Your objective: Below are lines of data. Give the number of them that contain the string "element", and nothing else.
------------
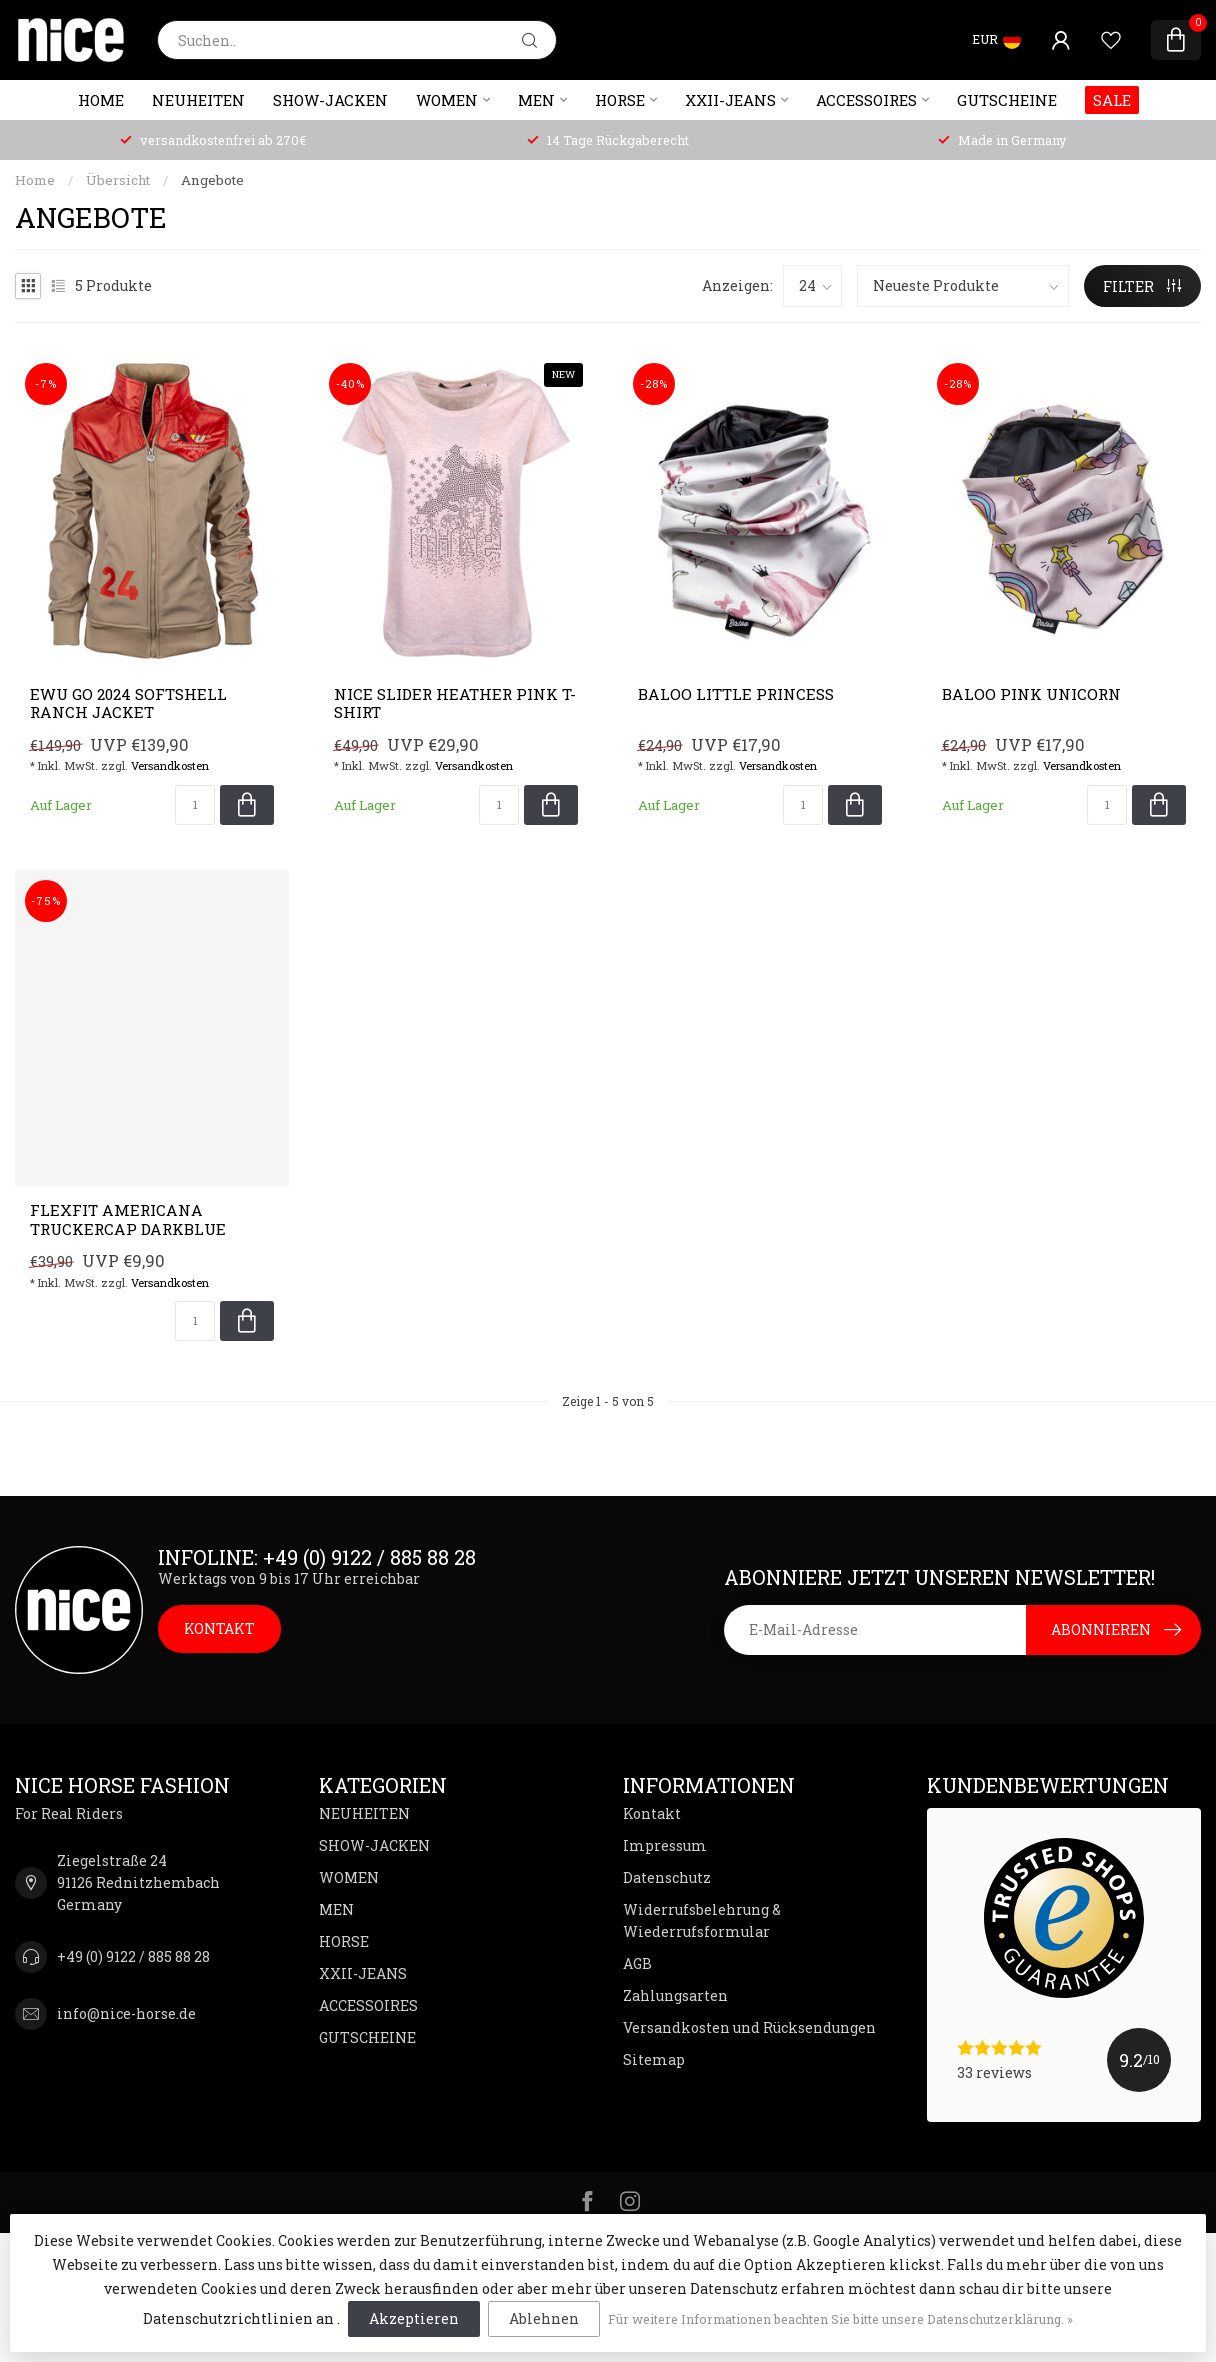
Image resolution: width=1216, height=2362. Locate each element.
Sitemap (654, 2059)
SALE (1112, 100)
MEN (536, 100)
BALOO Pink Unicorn (1031, 694)
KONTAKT (219, 1628)
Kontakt (652, 1813)
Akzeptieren (414, 2318)
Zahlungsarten (675, 1995)
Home (101, 100)
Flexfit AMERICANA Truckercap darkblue (128, 1219)
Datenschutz (667, 1877)
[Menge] (195, 805)
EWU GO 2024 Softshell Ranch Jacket (128, 703)
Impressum (665, 1845)
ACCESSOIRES (866, 100)
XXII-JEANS (730, 100)
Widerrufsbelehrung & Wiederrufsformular (702, 1920)
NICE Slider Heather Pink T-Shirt (455, 703)
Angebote (212, 180)
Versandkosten (170, 765)
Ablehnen (544, 2318)
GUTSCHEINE (1007, 100)
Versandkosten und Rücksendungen (749, 2027)
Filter (1142, 286)
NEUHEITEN (198, 100)
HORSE (620, 100)
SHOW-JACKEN (330, 100)
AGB (637, 1963)
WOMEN (447, 100)
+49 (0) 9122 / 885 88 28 (133, 1956)
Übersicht (118, 180)
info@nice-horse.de (126, 2013)
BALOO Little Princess (736, 694)
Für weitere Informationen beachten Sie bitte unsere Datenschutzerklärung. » (840, 2319)
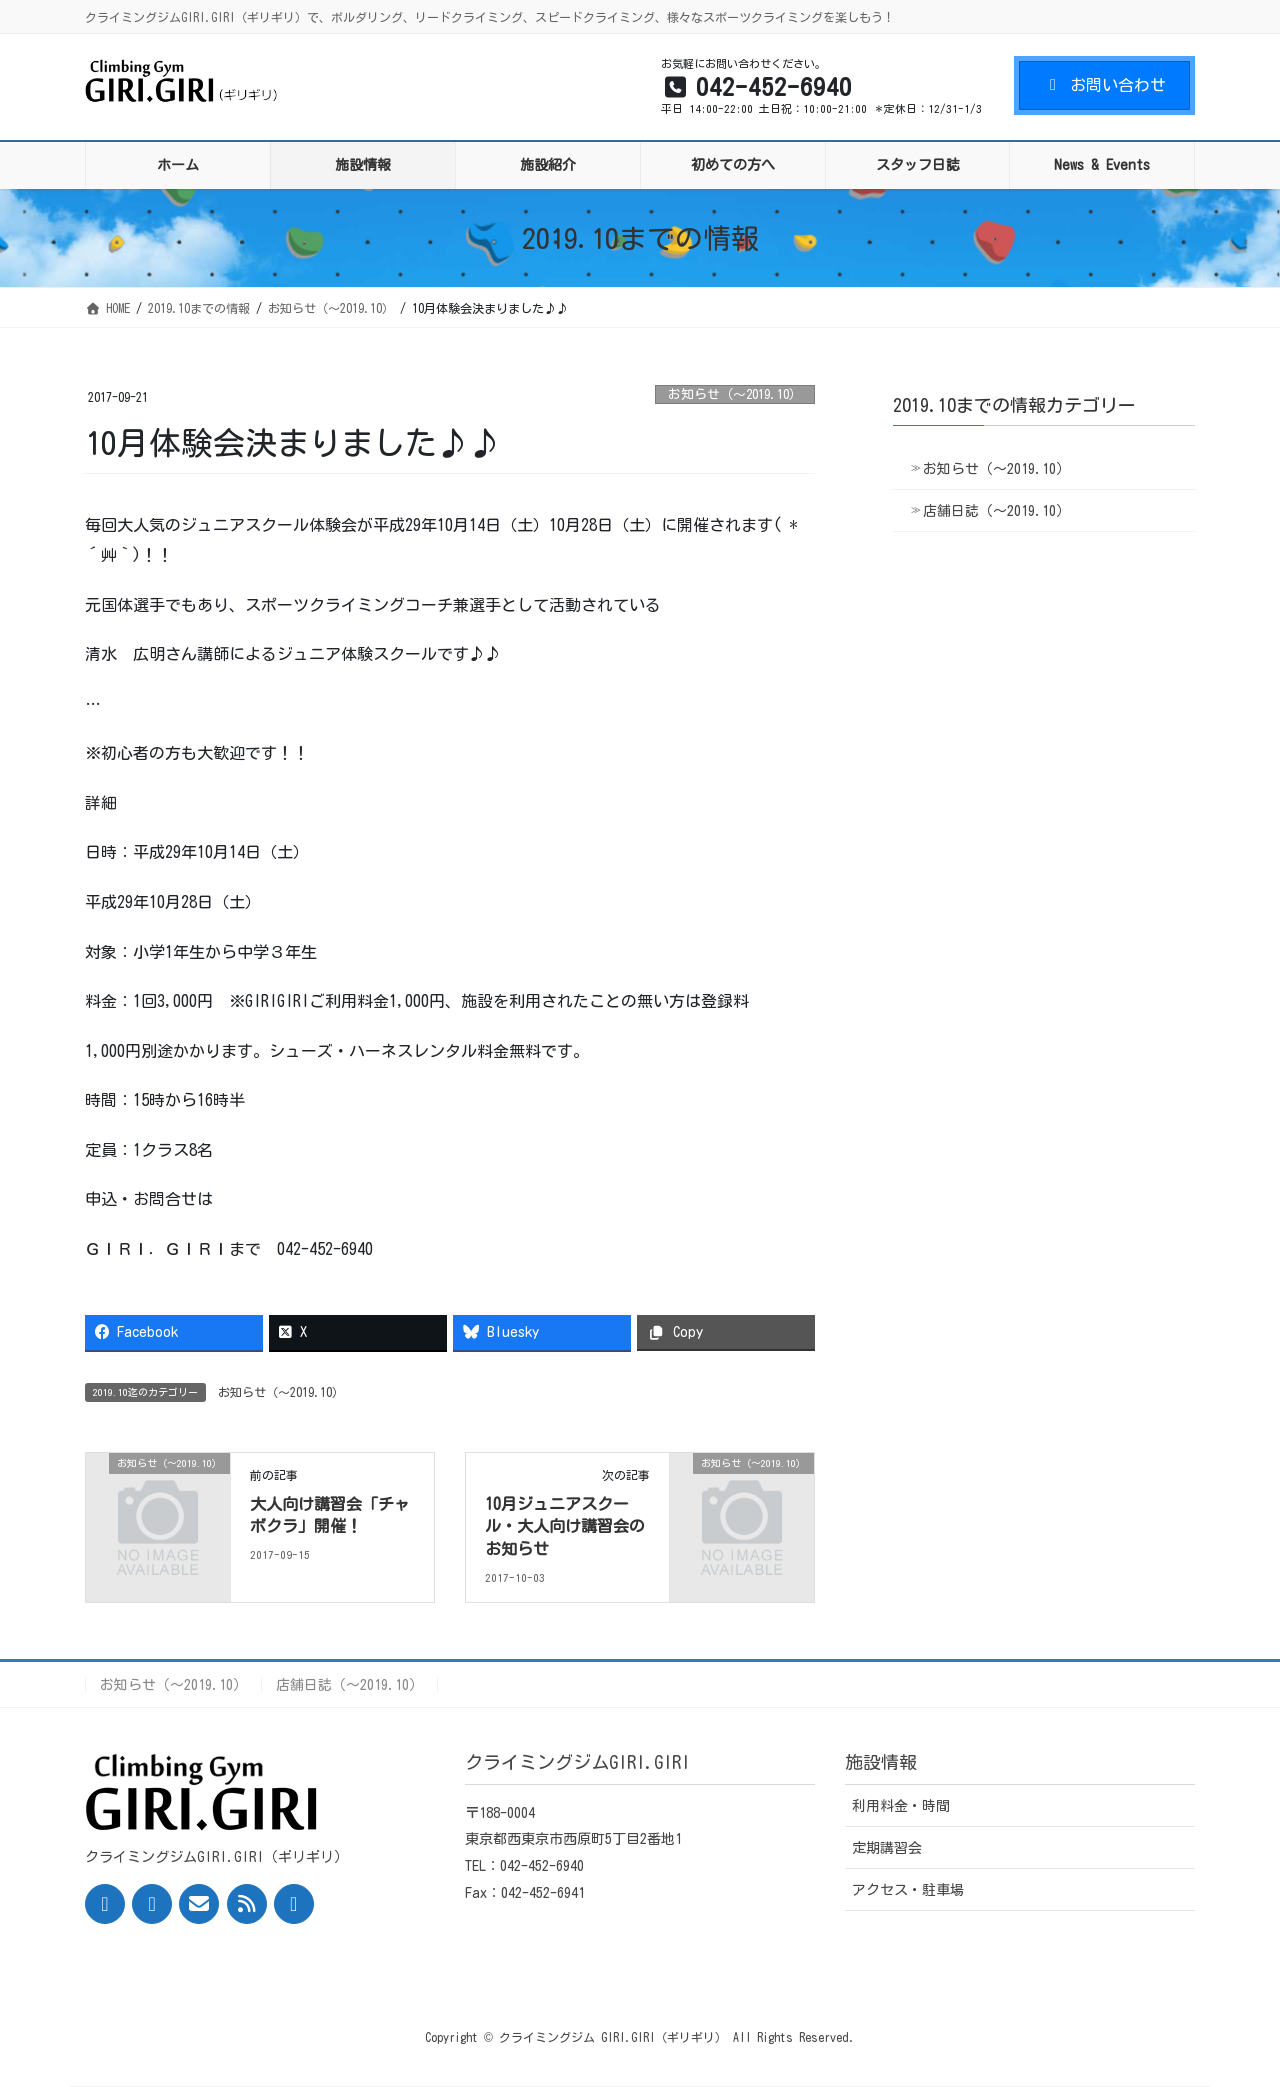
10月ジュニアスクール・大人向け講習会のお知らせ (565, 1526)
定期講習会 (887, 1848)
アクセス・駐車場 (908, 1890)
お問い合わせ (1104, 85)
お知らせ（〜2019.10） (735, 394)
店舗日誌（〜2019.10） (996, 511)
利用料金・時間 (901, 1806)
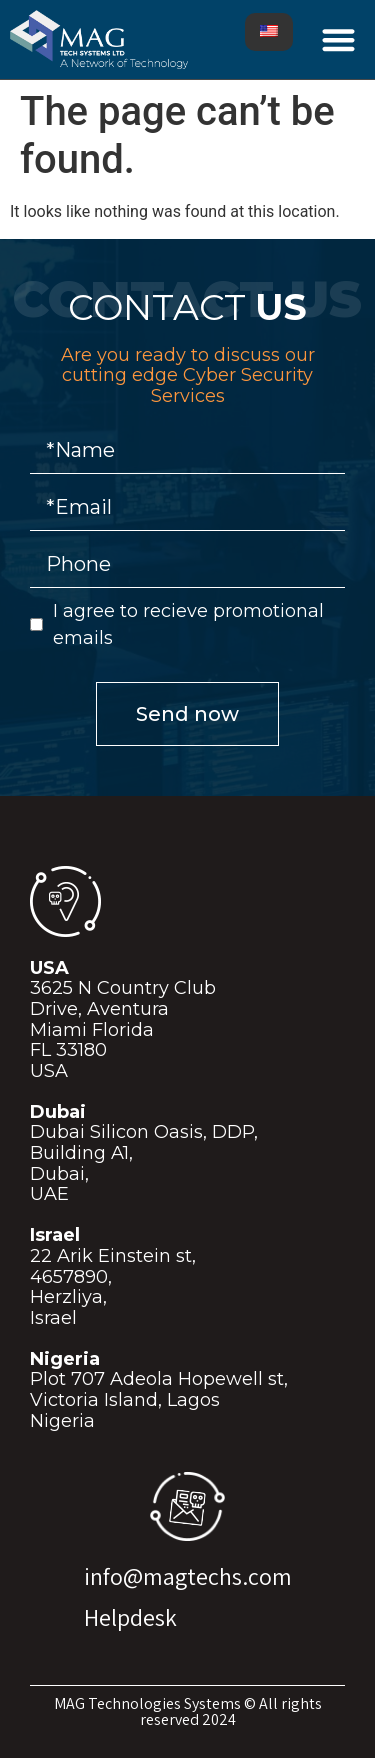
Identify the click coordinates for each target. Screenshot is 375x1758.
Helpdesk (130, 1617)
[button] (339, 39)
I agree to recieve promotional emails (188, 624)
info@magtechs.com (188, 1576)
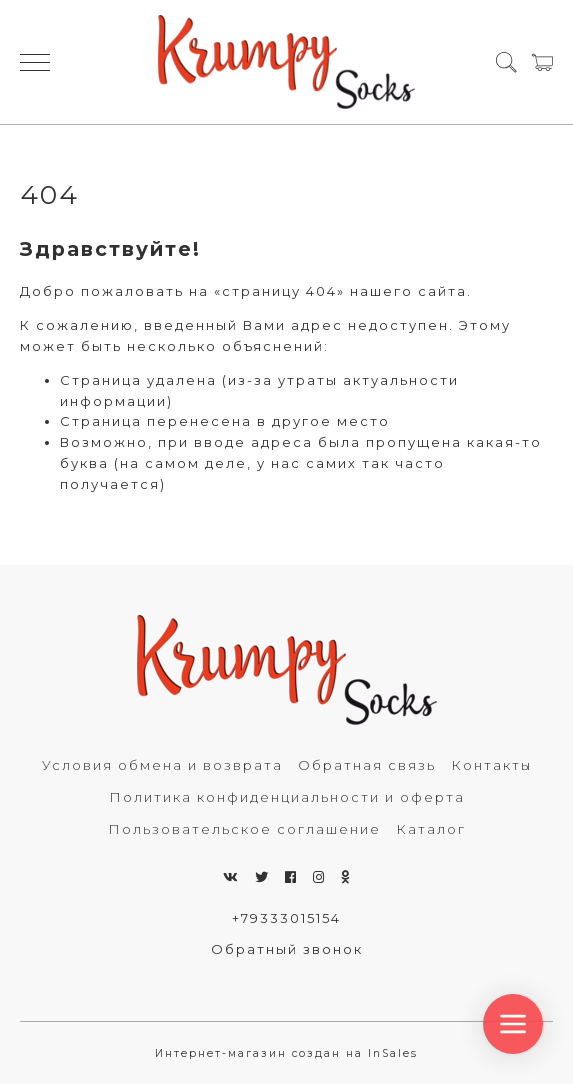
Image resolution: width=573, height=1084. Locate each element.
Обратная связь (367, 765)
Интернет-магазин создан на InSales (286, 1053)
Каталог (431, 829)
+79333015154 (286, 918)
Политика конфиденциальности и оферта (287, 797)
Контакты (491, 765)
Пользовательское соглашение (244, 829)
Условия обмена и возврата (162, 765)
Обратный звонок (287, 949)
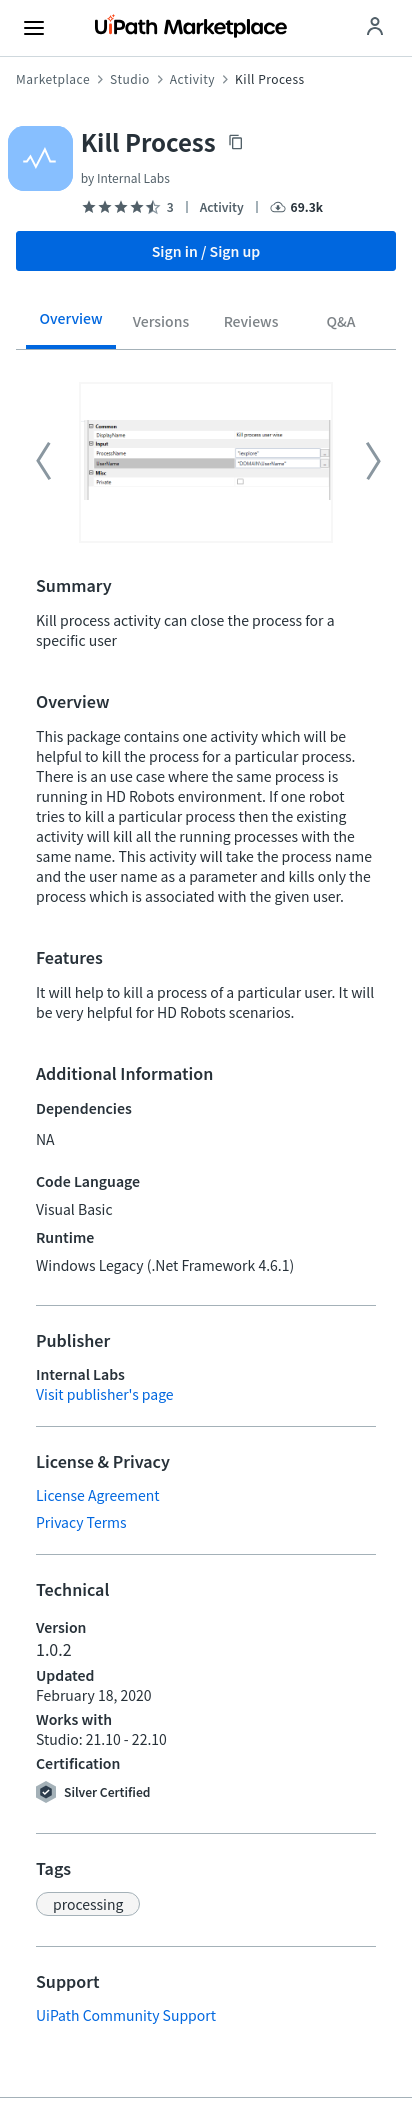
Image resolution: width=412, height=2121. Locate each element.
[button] (88, 1904)
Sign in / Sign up (206, 251)
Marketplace (53, 79)
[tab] (71, 325)
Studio (130, 79)
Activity (192, 79)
------------
Exercise output: 3